Thursday, 8 September 2011

absence

The busyness has calmed down and the town is getting back to normal again – at least, the normal that I was familiar with back in the first months of my arrival. I sat in a café with friends today and noticed that the local people are out and about again greeting each other as though they have been away, when in fact they have just been holed up doing the tourist thing – they are not rushing now, but walking slowly, sitting chatting and stopping for coffee. The young mums are back with their proud pram walks. The tourists are nearly gone, hardly any bare chests and speedos to be seen on the riva - just a few recalcitrant ones, travelling in the shoulder season for cooler temperatures and cheaper beds.

Wandering on the riva last night, I was laughing, trying to explain how after the first few months here, if I heard an English song on the radio, it took a while for me to ‘register’ that it was in fact in English and that I may know some of the words – and from a boat docked in the harbour came the unmistakable sounds of Dave Dobbin’s ‘Loyal’ flagsong – case in point! I presented myself to the carousers on board and demanded that they hand over the New Zealanders - because it had to be New Zealanders with that song – and in fact there were 20 of them. Young, drinking, partying – a bit of chatting and they invited us to join them on board…. And.. tempting as the thought of sitting on a boat in full public drinking with people half our age was, the charming offer was declined and we continued on our promenade. We ate kolaci in a café instead. Must keep on the straight and narrow.

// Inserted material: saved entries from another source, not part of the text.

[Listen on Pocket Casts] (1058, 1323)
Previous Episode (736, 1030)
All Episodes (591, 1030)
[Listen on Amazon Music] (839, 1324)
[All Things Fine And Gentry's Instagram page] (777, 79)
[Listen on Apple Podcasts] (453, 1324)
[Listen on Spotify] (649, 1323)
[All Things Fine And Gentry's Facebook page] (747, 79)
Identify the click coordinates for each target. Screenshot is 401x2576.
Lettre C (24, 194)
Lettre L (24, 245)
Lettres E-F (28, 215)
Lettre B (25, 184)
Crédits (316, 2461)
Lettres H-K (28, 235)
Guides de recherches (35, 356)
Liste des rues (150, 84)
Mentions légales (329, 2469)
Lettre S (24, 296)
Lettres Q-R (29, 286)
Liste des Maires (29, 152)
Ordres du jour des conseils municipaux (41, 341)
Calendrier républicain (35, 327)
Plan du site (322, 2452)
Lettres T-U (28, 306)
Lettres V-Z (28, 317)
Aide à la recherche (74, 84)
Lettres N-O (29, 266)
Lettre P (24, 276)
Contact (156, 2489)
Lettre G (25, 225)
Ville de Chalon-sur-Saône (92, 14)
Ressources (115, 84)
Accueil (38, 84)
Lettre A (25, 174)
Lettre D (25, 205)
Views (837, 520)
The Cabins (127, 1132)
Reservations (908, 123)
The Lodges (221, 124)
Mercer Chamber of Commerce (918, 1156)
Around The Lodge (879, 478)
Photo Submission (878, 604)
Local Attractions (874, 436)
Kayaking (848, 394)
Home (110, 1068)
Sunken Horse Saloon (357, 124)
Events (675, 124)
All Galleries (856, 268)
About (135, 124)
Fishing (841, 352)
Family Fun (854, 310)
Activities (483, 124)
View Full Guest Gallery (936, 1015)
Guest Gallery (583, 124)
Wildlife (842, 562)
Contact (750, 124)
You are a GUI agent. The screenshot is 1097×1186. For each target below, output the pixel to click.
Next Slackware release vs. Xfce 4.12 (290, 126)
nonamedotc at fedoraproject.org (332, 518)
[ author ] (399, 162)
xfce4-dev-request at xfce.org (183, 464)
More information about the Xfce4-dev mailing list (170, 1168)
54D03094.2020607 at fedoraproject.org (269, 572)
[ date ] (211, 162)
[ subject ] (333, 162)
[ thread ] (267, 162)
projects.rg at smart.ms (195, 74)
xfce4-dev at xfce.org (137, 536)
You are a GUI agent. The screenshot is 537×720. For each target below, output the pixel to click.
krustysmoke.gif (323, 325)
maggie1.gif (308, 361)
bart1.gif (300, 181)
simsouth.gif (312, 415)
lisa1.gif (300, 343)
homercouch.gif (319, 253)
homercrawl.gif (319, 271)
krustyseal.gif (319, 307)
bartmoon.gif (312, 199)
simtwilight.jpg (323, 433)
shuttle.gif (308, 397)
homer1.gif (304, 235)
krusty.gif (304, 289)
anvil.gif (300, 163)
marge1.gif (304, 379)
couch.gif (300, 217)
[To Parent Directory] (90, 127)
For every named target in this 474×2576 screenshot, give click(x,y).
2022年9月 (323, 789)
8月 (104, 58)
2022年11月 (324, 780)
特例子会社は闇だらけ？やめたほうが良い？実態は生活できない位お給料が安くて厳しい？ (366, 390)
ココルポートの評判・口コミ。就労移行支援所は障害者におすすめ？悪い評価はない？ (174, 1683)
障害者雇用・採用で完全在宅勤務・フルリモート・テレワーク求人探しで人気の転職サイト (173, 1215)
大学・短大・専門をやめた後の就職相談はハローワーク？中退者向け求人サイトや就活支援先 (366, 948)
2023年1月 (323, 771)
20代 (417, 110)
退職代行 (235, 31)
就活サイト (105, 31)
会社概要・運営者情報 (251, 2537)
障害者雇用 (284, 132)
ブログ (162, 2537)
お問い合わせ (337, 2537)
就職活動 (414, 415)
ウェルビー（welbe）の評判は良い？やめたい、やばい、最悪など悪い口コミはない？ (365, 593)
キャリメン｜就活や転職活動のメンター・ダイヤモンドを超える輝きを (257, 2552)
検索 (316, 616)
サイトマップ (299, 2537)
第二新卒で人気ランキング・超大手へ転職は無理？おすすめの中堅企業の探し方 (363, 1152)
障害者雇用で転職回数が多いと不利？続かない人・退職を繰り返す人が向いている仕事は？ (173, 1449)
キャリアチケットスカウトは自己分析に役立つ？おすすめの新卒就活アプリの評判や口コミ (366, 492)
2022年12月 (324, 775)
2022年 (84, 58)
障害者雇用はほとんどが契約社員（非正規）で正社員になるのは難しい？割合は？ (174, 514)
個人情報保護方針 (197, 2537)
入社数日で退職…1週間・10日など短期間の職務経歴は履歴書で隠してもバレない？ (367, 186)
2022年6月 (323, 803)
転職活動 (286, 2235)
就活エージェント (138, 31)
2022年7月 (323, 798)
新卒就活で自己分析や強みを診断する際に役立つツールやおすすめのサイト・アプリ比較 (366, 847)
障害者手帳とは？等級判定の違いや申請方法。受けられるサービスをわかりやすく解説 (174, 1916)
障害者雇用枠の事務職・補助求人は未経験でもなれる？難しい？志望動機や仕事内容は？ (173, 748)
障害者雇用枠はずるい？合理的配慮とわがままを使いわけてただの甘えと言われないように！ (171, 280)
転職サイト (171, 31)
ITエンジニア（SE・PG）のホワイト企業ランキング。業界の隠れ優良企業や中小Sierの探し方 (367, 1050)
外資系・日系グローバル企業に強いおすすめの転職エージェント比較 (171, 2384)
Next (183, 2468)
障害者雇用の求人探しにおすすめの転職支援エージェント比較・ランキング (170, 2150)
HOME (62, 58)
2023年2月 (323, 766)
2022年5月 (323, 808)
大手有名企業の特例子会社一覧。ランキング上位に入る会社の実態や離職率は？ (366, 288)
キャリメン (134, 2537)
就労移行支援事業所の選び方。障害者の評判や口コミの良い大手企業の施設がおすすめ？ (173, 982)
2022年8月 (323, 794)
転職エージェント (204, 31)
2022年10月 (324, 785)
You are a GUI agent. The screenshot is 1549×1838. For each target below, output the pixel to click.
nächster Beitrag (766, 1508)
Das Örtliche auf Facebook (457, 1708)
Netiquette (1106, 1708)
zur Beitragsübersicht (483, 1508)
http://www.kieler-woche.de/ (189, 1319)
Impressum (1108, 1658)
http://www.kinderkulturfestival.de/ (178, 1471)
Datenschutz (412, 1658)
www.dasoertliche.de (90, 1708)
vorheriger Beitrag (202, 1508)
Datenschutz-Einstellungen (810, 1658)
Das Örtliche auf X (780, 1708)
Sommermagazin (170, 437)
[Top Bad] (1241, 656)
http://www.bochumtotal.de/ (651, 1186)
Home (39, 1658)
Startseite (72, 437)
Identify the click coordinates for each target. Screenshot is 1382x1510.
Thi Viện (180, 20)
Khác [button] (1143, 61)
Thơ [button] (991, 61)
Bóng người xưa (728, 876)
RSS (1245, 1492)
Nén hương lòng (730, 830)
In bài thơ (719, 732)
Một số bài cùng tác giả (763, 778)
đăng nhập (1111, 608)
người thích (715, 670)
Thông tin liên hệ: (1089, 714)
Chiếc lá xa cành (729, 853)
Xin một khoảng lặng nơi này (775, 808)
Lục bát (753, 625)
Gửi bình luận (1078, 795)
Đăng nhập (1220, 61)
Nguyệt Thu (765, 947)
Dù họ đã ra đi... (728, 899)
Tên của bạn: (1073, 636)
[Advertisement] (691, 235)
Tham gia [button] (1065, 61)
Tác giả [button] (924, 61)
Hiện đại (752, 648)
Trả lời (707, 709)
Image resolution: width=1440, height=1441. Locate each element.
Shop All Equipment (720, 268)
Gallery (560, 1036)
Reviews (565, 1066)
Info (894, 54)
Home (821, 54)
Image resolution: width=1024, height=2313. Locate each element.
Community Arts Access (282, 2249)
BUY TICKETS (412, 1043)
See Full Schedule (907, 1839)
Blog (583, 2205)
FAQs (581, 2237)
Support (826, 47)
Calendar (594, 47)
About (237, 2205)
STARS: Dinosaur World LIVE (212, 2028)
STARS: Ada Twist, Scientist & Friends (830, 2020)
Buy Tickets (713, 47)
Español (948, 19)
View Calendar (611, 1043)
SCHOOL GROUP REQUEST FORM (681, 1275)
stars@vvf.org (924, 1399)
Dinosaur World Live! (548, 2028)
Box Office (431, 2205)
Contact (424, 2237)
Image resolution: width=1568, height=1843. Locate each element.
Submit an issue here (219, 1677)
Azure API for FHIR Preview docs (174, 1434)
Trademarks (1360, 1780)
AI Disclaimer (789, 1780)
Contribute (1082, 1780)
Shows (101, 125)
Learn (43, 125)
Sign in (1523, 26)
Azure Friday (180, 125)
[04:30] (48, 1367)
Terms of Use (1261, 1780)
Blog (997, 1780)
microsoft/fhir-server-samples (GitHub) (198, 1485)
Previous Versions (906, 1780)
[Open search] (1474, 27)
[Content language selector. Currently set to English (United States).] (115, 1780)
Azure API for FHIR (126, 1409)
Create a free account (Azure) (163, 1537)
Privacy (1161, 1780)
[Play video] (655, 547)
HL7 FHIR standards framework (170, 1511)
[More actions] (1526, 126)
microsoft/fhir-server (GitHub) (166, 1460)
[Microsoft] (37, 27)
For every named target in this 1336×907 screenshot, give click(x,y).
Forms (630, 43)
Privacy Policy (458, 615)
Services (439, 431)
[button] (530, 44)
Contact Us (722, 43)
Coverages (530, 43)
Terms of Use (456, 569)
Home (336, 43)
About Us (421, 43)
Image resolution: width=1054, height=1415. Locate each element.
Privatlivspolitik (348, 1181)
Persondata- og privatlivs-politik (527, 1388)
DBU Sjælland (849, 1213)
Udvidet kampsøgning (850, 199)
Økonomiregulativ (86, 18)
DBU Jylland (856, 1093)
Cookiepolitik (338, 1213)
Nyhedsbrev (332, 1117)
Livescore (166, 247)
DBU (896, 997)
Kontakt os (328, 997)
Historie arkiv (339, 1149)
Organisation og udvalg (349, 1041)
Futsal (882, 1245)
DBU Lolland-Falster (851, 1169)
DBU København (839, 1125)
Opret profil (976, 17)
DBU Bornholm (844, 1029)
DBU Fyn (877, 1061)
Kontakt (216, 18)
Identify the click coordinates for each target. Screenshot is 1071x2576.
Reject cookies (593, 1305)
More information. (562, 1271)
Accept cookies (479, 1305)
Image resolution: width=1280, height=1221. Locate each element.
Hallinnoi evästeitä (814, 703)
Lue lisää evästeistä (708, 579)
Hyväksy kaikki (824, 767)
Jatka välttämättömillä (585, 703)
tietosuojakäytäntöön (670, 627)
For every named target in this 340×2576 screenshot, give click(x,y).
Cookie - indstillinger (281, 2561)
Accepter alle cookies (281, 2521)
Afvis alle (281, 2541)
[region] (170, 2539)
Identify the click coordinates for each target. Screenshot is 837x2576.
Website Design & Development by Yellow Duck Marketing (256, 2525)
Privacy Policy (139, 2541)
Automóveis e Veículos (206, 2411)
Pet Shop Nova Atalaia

I have learnt a few new skills this week. I spent another day at the B & B preparing breakfast, and then clearing up afterwards – hung the washing out and then spied a large pile of clean washing waiting to be ironed. I know that the word for ‘iron’ is ‘pegla’, asked for a lesson, and amused myself for a good two hours using the sit-down industrial iron. Towels have to be ironed and folded in a particular way, sheets, pillow cases the same deal. You see, my CV will be brimming with my new skills!

Don’t despair, I won’t resort to ironing towels and sheets when I return home.

Along with my new skills, I am looking at all of my new acquisitions, most of which will return home to New Zealand with me, the most precious and heaviest of which is a definitive English – Croatian Dictionary. I’m making a pile in a box of things that I won’t need before I leave and will post them home. I had already put my Trusty Tramping Boots in the box, but bumped into a mountain guy today who mentioned a trip to Viz…. oh, and then there is the trip to Cinque Terre…

I noticed as the sun went down last night that the swallows are back – and then wondered why the presence of something returning is the thing that brings absence to the fore – I hadn’t noticed that the swallows had gone! And where did they go? But the sound of them as the sun goes down, and the swooping and gliding in the narrow streets in town is rather spectacular. And I shall miss it.

1 comment:

  1. Because I'm currently bored - here's the answer
    via the miracle of google - whether you want it or not
    European swallows spend the winter in Africa south of the Sahara, in Arabia and in the Indian sub-continent.
    They migrate by day at low altitudes and find food on the way. Despite accumulating some fat reserves before crossing large areas such as the Sahara Desert, they are vulnerable to starvation during these crossings. Migration is a hazardous time and many birds die from starvation, exhaustion and in storms.
    Migrating swallows cover 200 miles a day, mainly during daylight, at speeds of 17-22 miles per hour. The maximum flight speed is 35 mph.
    In their wintering areas swallows feed in small flocks, which join together to form roosting flocks of thousands of birds. Swallows arrive in the UK in April and May, returning to their wintering grounds in September and October.